The records sit below. Return every line in them that holds the word "should".

Data listing START

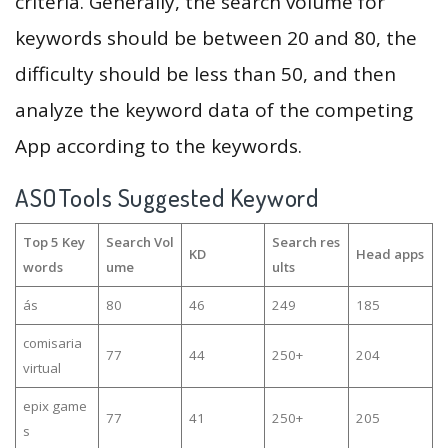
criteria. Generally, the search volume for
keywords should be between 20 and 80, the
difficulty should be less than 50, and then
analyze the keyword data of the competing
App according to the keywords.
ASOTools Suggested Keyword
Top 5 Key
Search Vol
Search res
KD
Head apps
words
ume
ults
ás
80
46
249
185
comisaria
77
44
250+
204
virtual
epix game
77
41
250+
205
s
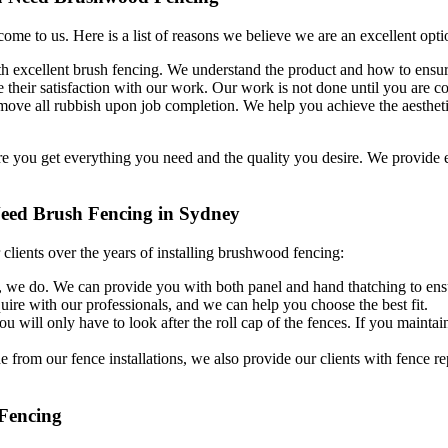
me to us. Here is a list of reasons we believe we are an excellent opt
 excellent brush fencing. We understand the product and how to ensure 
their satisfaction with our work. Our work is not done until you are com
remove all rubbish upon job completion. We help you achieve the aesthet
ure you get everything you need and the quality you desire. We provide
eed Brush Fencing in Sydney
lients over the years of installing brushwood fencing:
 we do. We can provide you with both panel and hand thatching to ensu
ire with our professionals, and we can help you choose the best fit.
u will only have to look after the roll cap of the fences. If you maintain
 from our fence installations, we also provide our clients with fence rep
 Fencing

Data listing END

Answer to the exercise:
keywords should be between 20 and 80, the
difficulty should be less than 50, and then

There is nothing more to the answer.